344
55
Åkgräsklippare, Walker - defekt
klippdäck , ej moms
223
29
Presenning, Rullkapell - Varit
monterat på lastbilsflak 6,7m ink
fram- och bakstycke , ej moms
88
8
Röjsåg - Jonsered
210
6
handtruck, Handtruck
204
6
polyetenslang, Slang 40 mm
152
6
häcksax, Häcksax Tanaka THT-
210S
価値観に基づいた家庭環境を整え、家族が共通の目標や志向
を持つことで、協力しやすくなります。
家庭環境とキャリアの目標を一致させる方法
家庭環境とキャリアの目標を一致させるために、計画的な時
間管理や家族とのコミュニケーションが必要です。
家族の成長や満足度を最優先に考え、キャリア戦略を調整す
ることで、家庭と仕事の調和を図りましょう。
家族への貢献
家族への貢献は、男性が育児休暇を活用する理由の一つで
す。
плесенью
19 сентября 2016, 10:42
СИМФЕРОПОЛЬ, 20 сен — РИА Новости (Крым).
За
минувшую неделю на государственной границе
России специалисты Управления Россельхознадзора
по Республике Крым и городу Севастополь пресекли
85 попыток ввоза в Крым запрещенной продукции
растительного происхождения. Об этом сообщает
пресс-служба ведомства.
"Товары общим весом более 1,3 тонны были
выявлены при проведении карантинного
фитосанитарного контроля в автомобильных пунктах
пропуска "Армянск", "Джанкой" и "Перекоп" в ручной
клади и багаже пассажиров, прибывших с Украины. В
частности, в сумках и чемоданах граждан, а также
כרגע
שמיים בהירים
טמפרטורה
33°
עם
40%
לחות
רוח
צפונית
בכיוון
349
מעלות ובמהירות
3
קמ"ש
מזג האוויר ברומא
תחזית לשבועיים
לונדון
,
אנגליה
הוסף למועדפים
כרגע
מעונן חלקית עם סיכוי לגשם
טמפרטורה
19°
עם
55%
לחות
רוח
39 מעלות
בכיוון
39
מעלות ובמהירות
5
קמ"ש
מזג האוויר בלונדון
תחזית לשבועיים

________________

- [WHAT YOU HAVE TO DO]
Only the lines from the start of the listing through the line with "85 попыток ввоза в Крым запрещенной продукции" should be repeated, each exactly as it stands.

- [WRITTEN ANSWER]
344
55
Åkgräsklippare, Walker - defekt
klippdäck , ej moms
223
29
Presenning, Rullkapell - Varit
monterat på lastbilsflak 6,7m ink
fram- och bakstycke , ej moms
88
8
Röjsåg - Jonsered
210
6
handtruck, Handtruck
204
6
polyetenslang, Slang 40 mm
152
6
häcksax, Häcksax Tanaka THT-
210S
価値観に基づいた家庭環境を整え、家族が共通の目標や志向
を持つことで、協力しやすくなります。
家庭環境とキャリアの目標を一致させる方法
家庭環境とキャリアの目標を一致させるために、計画的な時
間管理や家族とのコミュニケーションが必要です。
家族の成長や満足度を最優先に考え、キャリア戦略を調整す
ることで、家庭と仕事の調和を図りましょう。
家族への貢献
家族への貢献は、男性が育児休暇を活用する理由の一つで
す。
плесенью
19 сентября 2016, 10:42
СИМФЕРОПОЛЬ, 20 сен — РИА Новости (Крым).
За
минувшую неделю на государственной границе
России специалисты Управления Россельхознадзора
по Республике Крым и городу Севастополь пресекли
85 попыток ввоза в Крым запрещенной продукции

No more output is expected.